INPUT DATA =>
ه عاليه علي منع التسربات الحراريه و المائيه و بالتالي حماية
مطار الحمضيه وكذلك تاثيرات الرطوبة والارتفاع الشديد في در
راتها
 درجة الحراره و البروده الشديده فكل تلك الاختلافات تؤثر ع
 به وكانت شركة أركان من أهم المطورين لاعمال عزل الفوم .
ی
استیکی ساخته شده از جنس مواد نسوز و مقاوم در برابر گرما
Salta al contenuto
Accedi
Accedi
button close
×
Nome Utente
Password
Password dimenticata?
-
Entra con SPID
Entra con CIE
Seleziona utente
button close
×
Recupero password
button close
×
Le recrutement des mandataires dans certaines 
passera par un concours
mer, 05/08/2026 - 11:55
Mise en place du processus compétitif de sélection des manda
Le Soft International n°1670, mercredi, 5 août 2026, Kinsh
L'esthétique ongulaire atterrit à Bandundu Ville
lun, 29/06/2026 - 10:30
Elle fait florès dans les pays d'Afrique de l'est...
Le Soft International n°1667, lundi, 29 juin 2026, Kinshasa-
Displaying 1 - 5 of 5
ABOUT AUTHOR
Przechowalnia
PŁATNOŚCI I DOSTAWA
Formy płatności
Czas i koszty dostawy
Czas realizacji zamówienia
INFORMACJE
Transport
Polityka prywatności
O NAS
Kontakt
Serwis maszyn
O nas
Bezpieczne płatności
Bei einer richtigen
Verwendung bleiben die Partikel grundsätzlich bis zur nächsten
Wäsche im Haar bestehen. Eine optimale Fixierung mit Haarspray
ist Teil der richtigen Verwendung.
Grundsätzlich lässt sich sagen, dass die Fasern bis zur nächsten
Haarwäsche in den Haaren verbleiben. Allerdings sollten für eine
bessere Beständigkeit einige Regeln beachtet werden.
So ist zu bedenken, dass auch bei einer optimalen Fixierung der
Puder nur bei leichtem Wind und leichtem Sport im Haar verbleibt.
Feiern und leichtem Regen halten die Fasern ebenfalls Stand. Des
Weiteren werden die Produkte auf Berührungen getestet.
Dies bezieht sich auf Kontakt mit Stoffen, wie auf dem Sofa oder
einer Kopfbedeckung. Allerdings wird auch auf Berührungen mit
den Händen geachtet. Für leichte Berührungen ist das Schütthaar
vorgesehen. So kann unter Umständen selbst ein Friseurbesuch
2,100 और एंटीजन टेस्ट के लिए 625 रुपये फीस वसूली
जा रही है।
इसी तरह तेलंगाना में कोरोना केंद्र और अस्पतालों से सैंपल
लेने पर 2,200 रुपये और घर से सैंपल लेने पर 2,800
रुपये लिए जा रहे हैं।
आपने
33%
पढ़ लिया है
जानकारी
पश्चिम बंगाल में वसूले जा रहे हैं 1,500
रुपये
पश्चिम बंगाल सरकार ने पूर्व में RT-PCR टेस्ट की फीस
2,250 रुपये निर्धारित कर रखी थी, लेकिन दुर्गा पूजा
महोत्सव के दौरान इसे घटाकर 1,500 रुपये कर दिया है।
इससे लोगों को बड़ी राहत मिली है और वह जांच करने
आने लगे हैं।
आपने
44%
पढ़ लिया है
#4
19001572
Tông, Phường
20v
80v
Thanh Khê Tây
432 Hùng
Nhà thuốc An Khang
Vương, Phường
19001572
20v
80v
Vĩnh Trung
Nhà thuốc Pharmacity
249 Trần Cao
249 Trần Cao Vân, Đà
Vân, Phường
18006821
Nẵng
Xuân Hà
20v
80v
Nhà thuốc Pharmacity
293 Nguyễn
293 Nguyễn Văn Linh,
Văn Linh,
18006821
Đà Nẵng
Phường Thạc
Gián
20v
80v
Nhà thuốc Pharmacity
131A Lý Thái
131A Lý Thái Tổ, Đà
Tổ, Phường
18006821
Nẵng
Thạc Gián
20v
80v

WORK TO BE COMPLETED =>
Select and copy every line from the records that includes the word "Berührungen".

WRITTEN ANSWER =>
Weiteren werden die Produkte auf Berührungen getestet.
einer Kopfbedeckung. Allerdings wird auch auf Berührungen mit
den Händen geachtet. Für leichte Berührungen ist das Schütthaar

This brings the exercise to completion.